View Full Version : Race conditions: row or table locking (InnoDB or MyISAM)? Help.

02-22-2009, 05:05 PM

I have built my own session engine with PHP. The session data is stored in MySQL. Now I'm wondering, to prevent race conditions (where two concurrent threads write content and read and mess it up), I need to have locking.

I am not an expert of MySQL. Does MySQL automatically lock something? Right now I'm using MyISAM, but should I use InnoDB instead as it supports row-based locking?

02-22-2009, 06:01 PM
Why would you store session data in the database? Its meant to be stored in the 'session' and then later, inputted to the db when all the data has been gathered. if you still need to use the session data elsehwere, you would use it direct from the session and not, the db.

unless you have a very specific, strange requirement.


02-22-2009, 06:38 PM
Why would you store session data in the database? Its meant to be stored in the 'session'
The session engine/system is itself in the database.

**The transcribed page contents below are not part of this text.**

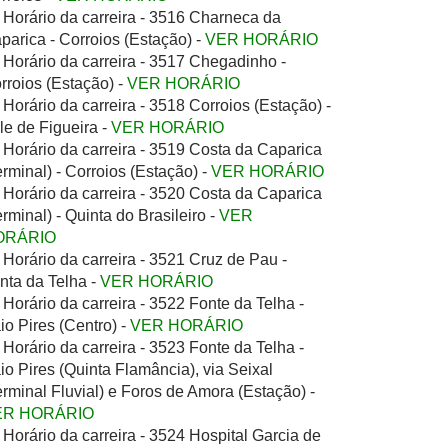
Horário da carreira - 3516 Charneca da
parica - Corroios (Estação) -
VER HORÁRIO
Horário da carreira - 3517 Chegadinho -
rroios (Estação) -
VER HORÁRIO
Horário da carreira - 3518 Corroios (Estação) -
le de Figueira -
VER HORÁRIO
Horário da carreira - 3519 Costa da Caparica
erminal) - Corroios (Estação) -
VER HORÁRIO
Horário da carreira - 3520 Costa da Caparica
erminal) - Quinta do Brasileiro -
VER
ORÁRIO
Horário da carreira - 3521 Cruz de Pau -
nta da Telha -
VER HORÁRIO
Horário da carreira - 3522 Fonte da Telha -
io Pires (Centro) -
VER HORÁRIO
Horário da carreira - 3523 Fonte da Telha -
io Pires (Quinta Flamância), via Seixal
erminal Fluvial) e Foros de Amora (Estação) -
ER HORÁRIO
Horário da carreira - 3524 Hospital Garcia de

The database is far faster to process information than the file system. Opening, modifying, closing files like what PHP default session system does is pricier and slower so I moved and made my own session system that is entirely in the database.

02-22-2009, 06:41 PM
Let me rephrase my problem.

UPDATE table SET name=CONCAT(name,'test') WHERE id=1;

If two concurrent persons (e.g. through AJAX) are calling that, will it mess up?

Person A will read the name and it is "jack" and just before it manages to concat, person B will concat test into it so it becomes "jacktest" instead of "jacktesttest". A race condition occured.

So shouldn't I do something like this with my session:

SELECT * FROM sessions WHERE sessid=xxx FOR UPDATE;
Now it gets locked and whenever I update something for that row it will get permanently updated and read by others.

02-22-2009, 08:09 PM
As far as I understand, MyIsam has table locking features.
InnoDB has row locking features.

MyIsam is quicker than innodb in many cases so there has to be compromise somewhere.

But then if we re-consider sessions within the browser, there is no need for locking because they are each individual sessions. only when the data is to be sent to the db, from the session, should locking be required and there will therefore be less locking done.

OK I don't use php but, even if php sessions are slower than mysql, they may make the issue easier, therefore another type of compromise?


02-22-2009, 08:12 PM
That's not what I wanted to know, but take a look at this:

$c = mysql_connect('localhost','root','hottis');
$r = mysql_query('SELECT username FROM admins WHERE id=1');
$a = mysql_fetch_assoc($r);
mysql_query('UPDATE admins SET username=CONCAT("'.$a['username'].'","asd") WHERE id=1');
If you run this script twice at the same time, the result is that the username will have "asdasd" in the end of it. Why does it work like that? I never locked anything. Did the SELECT query lock it?